WORK ITEM:
For this exercise, repeat exactly the lines below starting at the line holding "Wassersportbereich, auf eine" and ending at the line holding "a následne opláchnite", both included, with no extra lines and no pictures.

RECORDS FOR PROCESSING:
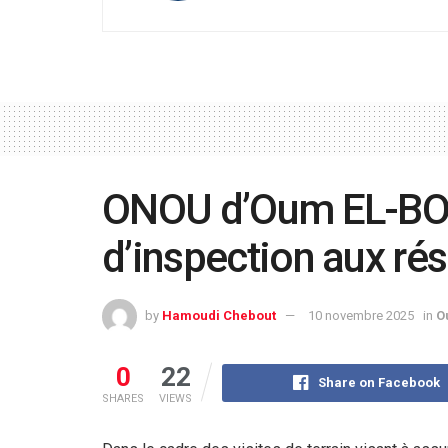
ONOU d’Oum EL-BOU
d’inspection aux ré
by
Hamoudi Chebout
10 novembre 2025
in
O
0
22
Share on Facebook
SHARES
VIEWS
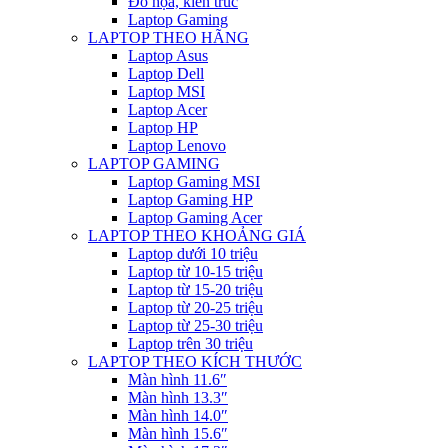
Đồ họa, kiến trúc
Laptop Gaming
LAPTOP THEO HÃNG
Laptop Asus
Laptop Dell
Laptop MSI
Laptop Acer
Laptop HP
Laptop Lenovo
LAPTOP GAMING
Laptop Gaming MSI
Laptop Gaming HP
Laptop Gaming Acer
LAPTOP THEO KHOẢNG GIÁ
Laptop dưới 10 triệu
Laptop từ 10-15 triệu
Laptop từ 15-20 triệu
Laptop từ 20-25 triệu
Laptop từ 25-30 triệu
Laptop trên 30 triệu
LAPTOP THEO KÍCH THƯỚC
Màn hình 11.6″
Màn hình 13.3″
Màn hình 14.0″
Màn hình 15.6″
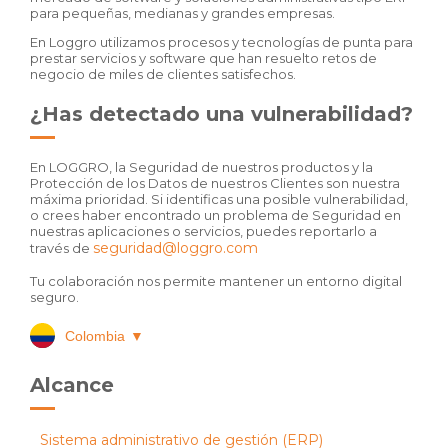
para pequeñas, medianas y grandes empresas.
En Loggro utilizamos procesos y tecnologías de punta para
prestar servicios y software que han resuelto retos de
negocio de miles de clientes satisfechos.
¿Has detectado una vulnerabilidad?
En LOGGRO, la Seguridad de nuestros productos y la
Protección de los Datos de nuestros Clientes son nuestra
máxima prioridad. Si identificas una posible vulnerabilidad,
o crees haber encontrado un problema de Seguridad en
nuestras aplicaciones o servicios, puedes reportarlo a
seguridad@loggro.com
través de
Tu colaboración nos permite mantener un entorno digital
seguro.
Colombia
▼
Alcance
Sistema administrativo de gestión (ERP)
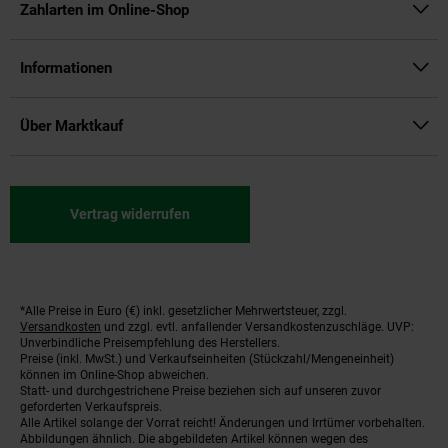
Zahlarten im Online-Shop
Informationen
Über Marktkauf
Vertrag widerrufen
*Alle Preise in Euro (€) inkl. gesetzlicher Mehrwertsteuer, zzgl.
Fußnoten
Versandkosten
und zzgl. evtl. anfallender Versandkostenzuschläge. UVP:
Unverbindliche Preisempfehlung des Herstellers.
Preise (inkl. MwSt.) und Verkaufseinheiten (Stückzahl/Mengeneinheit)
können im Online-Shop abweichen.
Statt- und durchgestrichene Preise beziehen sich auf unseren zuvor
geforderten Verkaufspreis.
Alle Artikel solange der Vorrat reicht! Änderungen und Irrtümer vorbehalten.
Abbildungen ähnlich. Die abgebildeten Artikel können wegen des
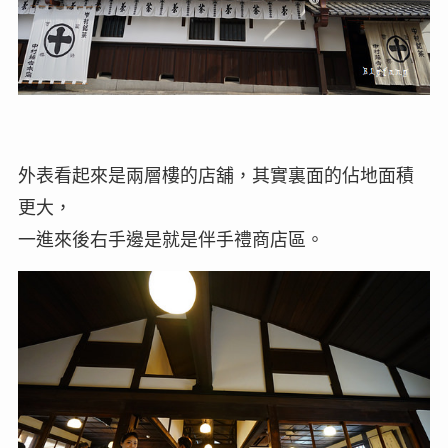
外表看起來是兩層樓的店舖，其實裏面的佔地面積
更大，
一進來後右手邊是就是伴手禮商店區。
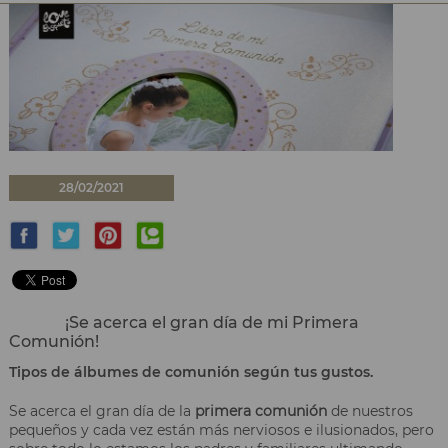
28/02/2021
¡Se acerca el gran día de mi Primera
Comunión!
Tipos de álbumes de comunión según tus gustos.
Se acerca el gran día de la
primera comunión
de nuestros
pequeños y cada vez están más nerviosos e ilusionados, pero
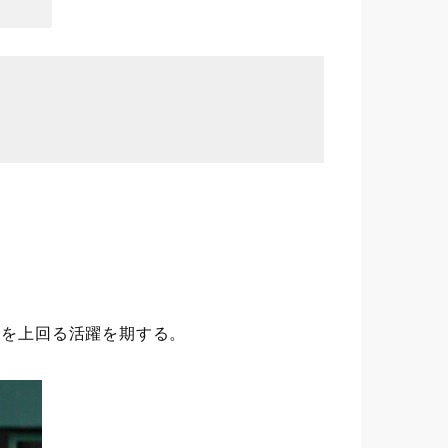
ンを上回る活躍を期する。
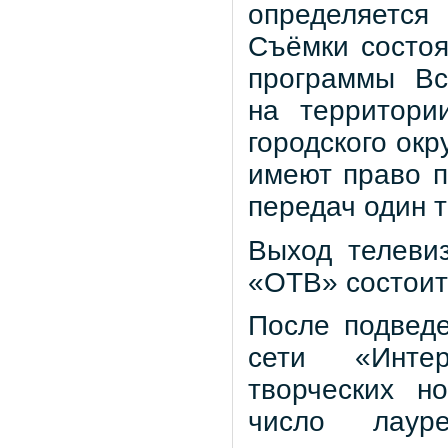
определяется
Съёмки состоя
программы Вс
на территори
городского окр
имеют право п
передач один 
Выход телеви
«ОТВ» состоитс
После подведе
сети «Интер
творческих н
число лауре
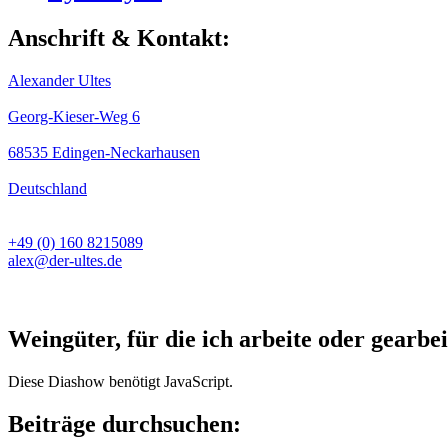
Anschrift & Kontakt:
Alexander Ultes
Georg-Kieser-Weg 6
68535 Edingen-Neckarhausen
Deutschland
+49 (0) 160 8215089
alex@der-ultes.de
Weingüter, für die ich arbeite oder gearbei
Diese Diashow benötigt JavaScript.
Beiträge durchsuchen:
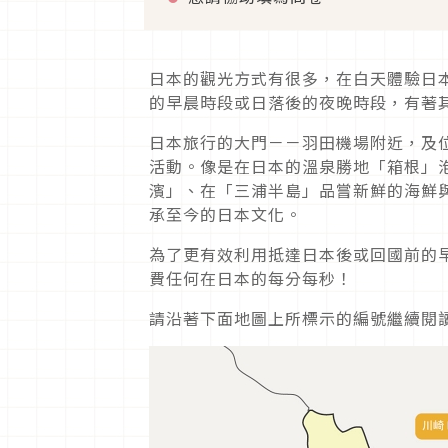
日本的觀光方式有很多，在白天體驗日
的早晨時段或日落後的夜晚時段，有著
日本旅行的大門－－羽田機場附近，及
活動。像是在日本的溫泉勝地「箱根」
濱」、在「三浦半島」品嘗新鮮的海鮮
承至今的日本文化。
為了更有效利用抵達日本後或回國前的
費任何在日本的每分每秒！
請沿著下面地圖上所標示的編號繼續閱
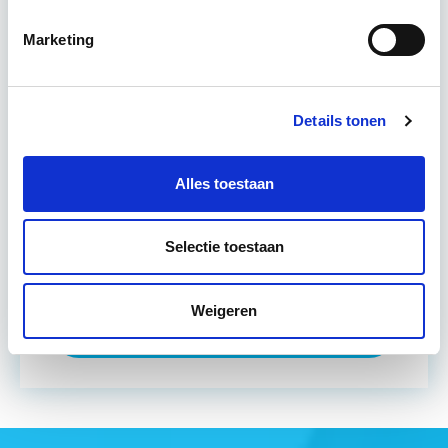
hanteren in de dagelijkse beroepsuitoefening.
Marketing
Lees verder
17 Lesdagen lesdag(en)
Details tonen
4 uur per week
Alles toestaan
Eerstvolgende startdatum
Direct starten - Blended Learning
Selectie toestaan
Weigeren
Meer informatie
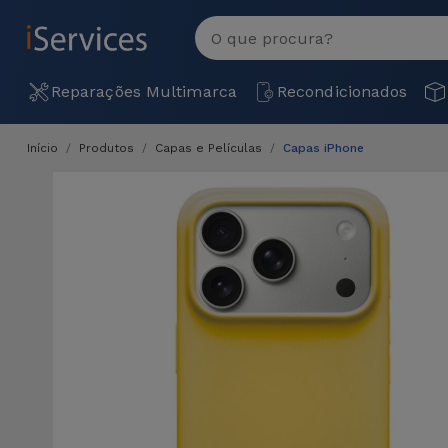
MENU
Ver
tudo
Reparações Multimarca
Recondicionados
Início
Produtos
Capas e Películas
Capas iPhone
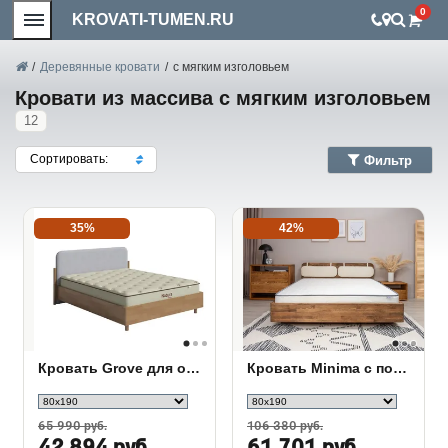
0
KROVATI-TUMEN.RU
/
Деревянные кровати
/
с мягким изголовьем
Кровати из массива с мягким изголовьем
12
Сортировать:
Фильтр
35%
42%
Кровать Grove для основания ПМ
Кровать Minima с полкой
65 990 руб.
106 380 руб.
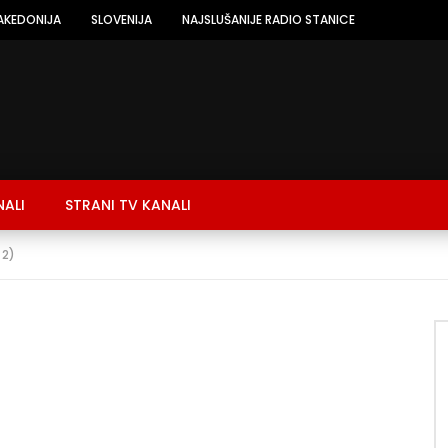
AKEDONIJA
SLOVENIJA
NAJSLUŠANIJE RADIO STANICE
NALI
STRANI TV KANALI
 2)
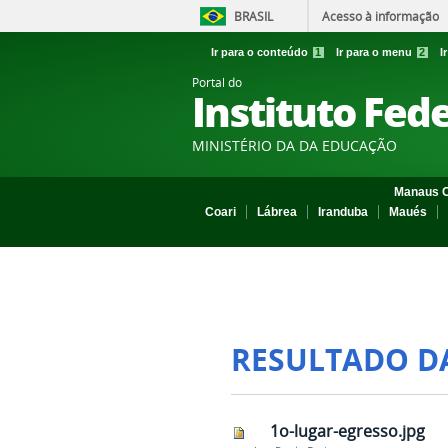
BRASIL
Acesso à informação
Ir para o conteúdo
1
Ir para o menu
2
I
Portal do
Instituto Fed
MINISTÉRIO DA DA EDUCAÇÃO
Manaus C
Coari
Lábrea
Iranduba
Maués
RESULTADO D
1o-lugar-egresso.jpg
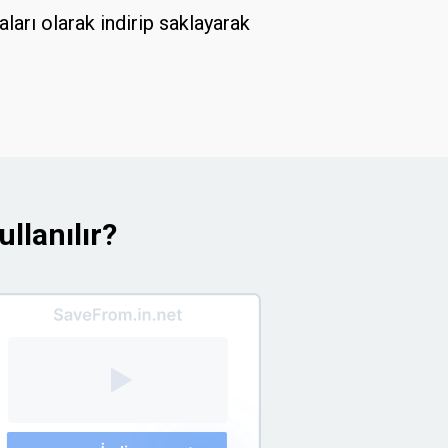
arı olarak indirip saklayarak
llanılır?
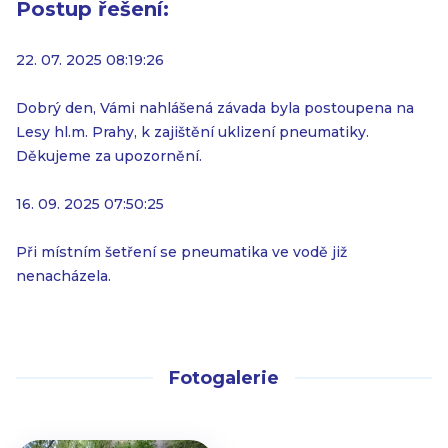
Postup řešení:
22. 07. 2025 08:19:26
Dobrý den, Vámi nahlášená závada byla postoupena na
Lesy hl.m. Prahy, k zajištění uklizení pneumatiky.
Děkujeme za upozornění.
16. 09. 2025 07:50:25
Při místním šetření se pneumatika ve vodě již
nenacházela.
Fotogalerie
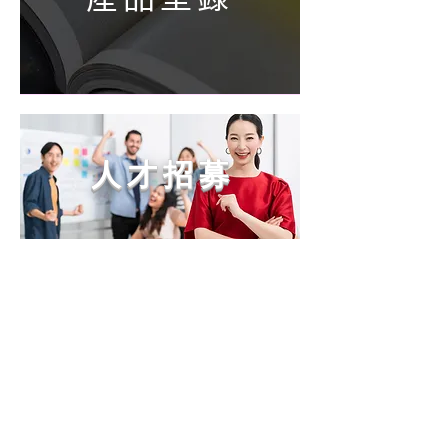
人 才 招 募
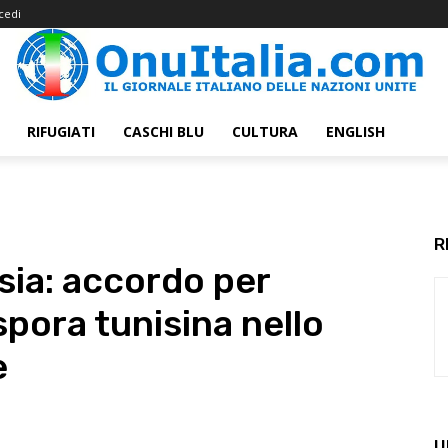
cedi
RIFUGIATI
CASCHI BLU
CULTURA
ENGLISH
R
isia: accordo per
spora tunisina nello
e
U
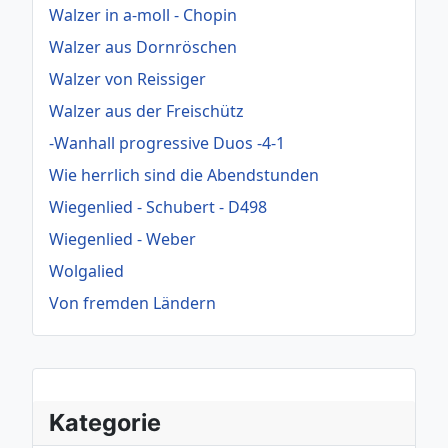
Walzer in a-moll - Chopin
Walzer aus Dornröschen
Walzer von Reissiger
Walzer aus der Freischütz
-Wanhall progressive Duos -4-1
Wie herrlich sind die Abendstunden
Wiegenlied - Schubert - D498
Wiegenlied - Weber
Wolgalied
Von fremden Ländern
Kategorie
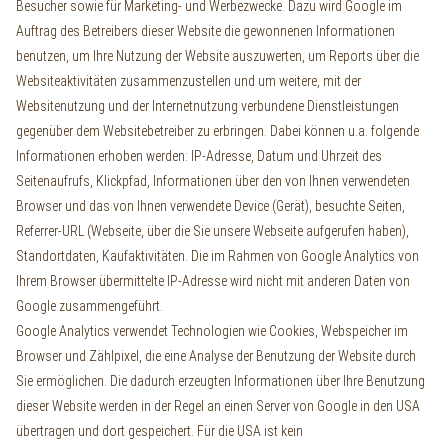
Besucher sowie für Marketing- und Werbezwecke. Dazu wird Google im
Auftrag des Betreibers dieser Website die gewonnenen Informationen
benutzen, um Ihre Nutzung der Website auszuwerten, um Reports über die
Websiteaktivitäten zusammenzustellen und um weitere, mit der
Websitenutzung und der Internetnutzung verbundene Dienstleistungen
gegenüber dem Websitebetreiber zu erbringen. Dabei können u.a. folgende
Informationen erhoben werden: IP-Adresse, Datum und Uhrzeit des
Seitenaufrufs, Klickpfad, Informationen über den von Ihnen verwendeten
Browser und das von Ihnen verwendete Device (Gerät), besuchte Seiten,
Referrer-URL (Webseite, über die Sie unsere Webseite aufgerufen haben),
Standortdaten, Kaufaktivitäten. Die im Rahmen von Google Analytics von
Ihrem Browser übermittelte IP-Adresse wird nicht mit anderen Daten von
Google zusammengeführt.
Google Analytics verwendet Technologien wie Cookies, Webspeicher im
Browser und Zählpixel, die eine Analyse der Benutzung der Website durch
Sie ermöglichen. Die dadurch erzeugten Informationen über Ihre Benutzung
dieser Website werden in der Regel an einen Server von Google in den USA
übertragen und dort gespeichert. Für die USA ist kein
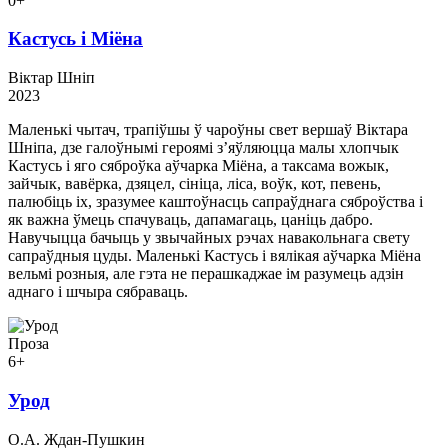
0+
Кастусь і Міёна
Віктар Шніп
2023
Маленькі чытач, трапіўшы ў чароўны свет вершаў Віктара
Шніпа, дзе галоўнымі героямі з’яўляюцца малы хлопчык
Кастусь і яго сяброўка аўчарка Міёна, а таксама вожык,
зайчык, вавёрка, дзяцел, сініца, ліса, воўк, кот, певень,
палюбіць іх, зразумее каштоўнасць сапраўднага сяброўства і
як важна ўмець спачуваць, дапамагаць, цаніць дабро.
Навучыцца бачыць у звычайных рэчах навакольнага свету
сапраўдныя цуды. Маленькі Кастусь і вялікая аўчарка Міёна
вельмі розныя, але гэта не перашкаджае ім разумець адзін
аднаго і шчыра сябраваць.
Проза
6+
Урод
О.А. Ждан-Пушкин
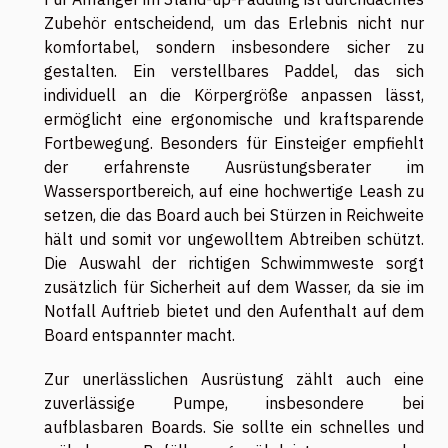
Zubehör entscheidend, um das Erlebnis nicht nur
komfortabel, sondern insbesondere sicher zu
gestalten. Ein verstellbares Paddel, das sich
individuell an die Körpergröße anpassen lässt,
ermöglicht eine ergonomische und kraftsparende
Fortbewegung. Besonders für Einsteiger empfiehlt
der erfahrenste Ausrüstungsberater im
Wassersportbereich, auf eine hochwertige Leash zu
setzen, die das Board auch bei Stürzen in Reichweite
hält und somit vor ungewolltem Abtreiben schützt.
Die Auswahl der richtigen Schwimmweste sorgt
zusätzlich für Sicherheit auf dem Wasser, da sie im
Notfall Auftrieb bietet und den Aufenthalt auf dem
Board entspannter macht.
Zur unerlässlichen Ausrüstung zählt auch eine
zuverlässige Pumpe, insbesondere bei
aufblasbaren Boards. Sie sollte ein schnelles und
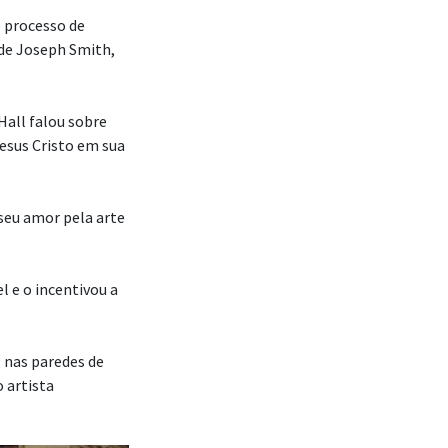
o processo de
 de Joseph Smith,
Hall falou sobre
Jesus Cristo em sua
seu amor pela arte
l e o incentivou a
s nas paredes de
 artista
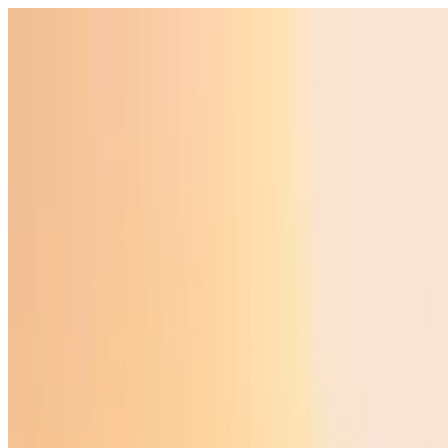
Ўзбекистон
Жаҳон
Иқтисодиёт
Жамият
Спорт
Технология
Ўзбекча
Таълим
Молия
Авто
Соғлом ҳаёт
Кўчмас мулк
Аёллар дунёси
Туризм
Бизнес
Ўзбекча
Реклама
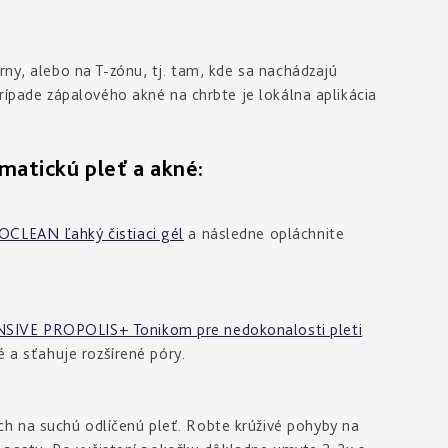
rny, alebo na T-zónu, tj. tam, kde sa nachádzajú
prípade zápalového akné na chrbte je lokálna aplikácia
tickú pleť a akné:
CLEAN Ľahký čistiaci gél
a následne opláchnite
SIVE PROPOLIS+ Tonikom pre nedokonalosti pleti
né a sťahuje rozšírené póry.
ch na suchú odlíčenú pleť. Robte krúživé pohyby na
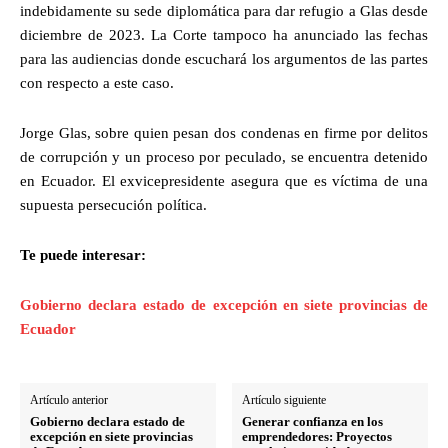
indebidamente su sede diplomática para dar refugio a Glas desde
diciembre de 2023. La Corte tampoco ha anunciado las fechas
para las audiencias donde escuchará los argumentos de las partes
con respecto a este caso.
Jorge Glas, sobre quien pesan dos condenas en firme por delitos
de corrupción y un proceso por peculado, se encuentra detenido
en Ecuador. El exvicepresidente asegura que es víctima de una
supuesta persecución política.
Te puede interesar:
Gobierno declara estado de excepción en siete provincias de
Ecuador
Artículo anterior
Artículo siguiente
Gobierno declara estado de
Generar confianza en los
excepción en siete provincias
emprendedores: Proyectos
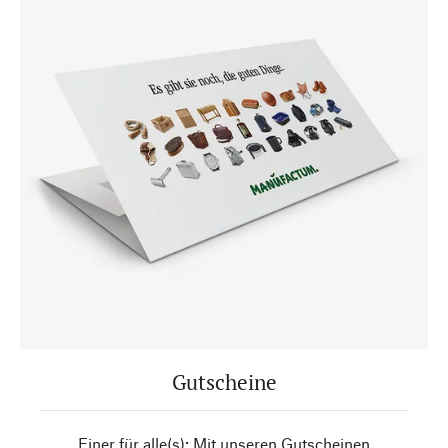
Gutscheine
Einer für alle(s): Mit unseren Gutscheinen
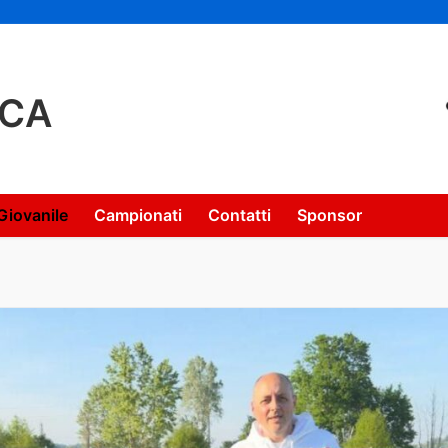
NCA
Giovanile
Campionati
Contatti
Sponsor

OUTPUT BELOW:
Wassersportbereich, auf eine hochwertige Leash zu
setzen, die das Board auch bei Stürzen in Reichweite
hält und somit vor ungewolltem Abtreiben schützt.
Die Auswahl der richtigen Schwimmweste sorgt
zusätzlich für Sicherheit auf dem Wasser, da sie im
Notfall Auftrieb bietet und den Aufenthalt auf dem
Board entspannter macht.
Zur unerlässlichen Ausrüstung zählt auch eine
zuverlässige Pumpe, insbesondere bei
aufblasbaren Boards. Sie sollte ein schnelles und
o processo de
 de Joseph Smith,
Hall falou sobre
Jesus Cristo em sua
seu amor pela arte
l e o incentivou a
s nas paredes de
 artista
Ўзбекистон
Жаҳон
Иқтисодиёт
Жамият
Спорт
Технология
Ўзбекча
Таълим
Молия
Авто
Соғлом ҳаёт
Кўчмас мулк
Аёллар дунёси
Туризм
Бизнес
Ўзбекча
Реклама
rny, alebo na T-zónu, tj. tam, kde sa nachádzajú
prípade zápalového akné na chrbte je lokálna aplikácia
tickú pleť a akné:
CLEAN Ľahký čistiaci gél
a následne opláchnite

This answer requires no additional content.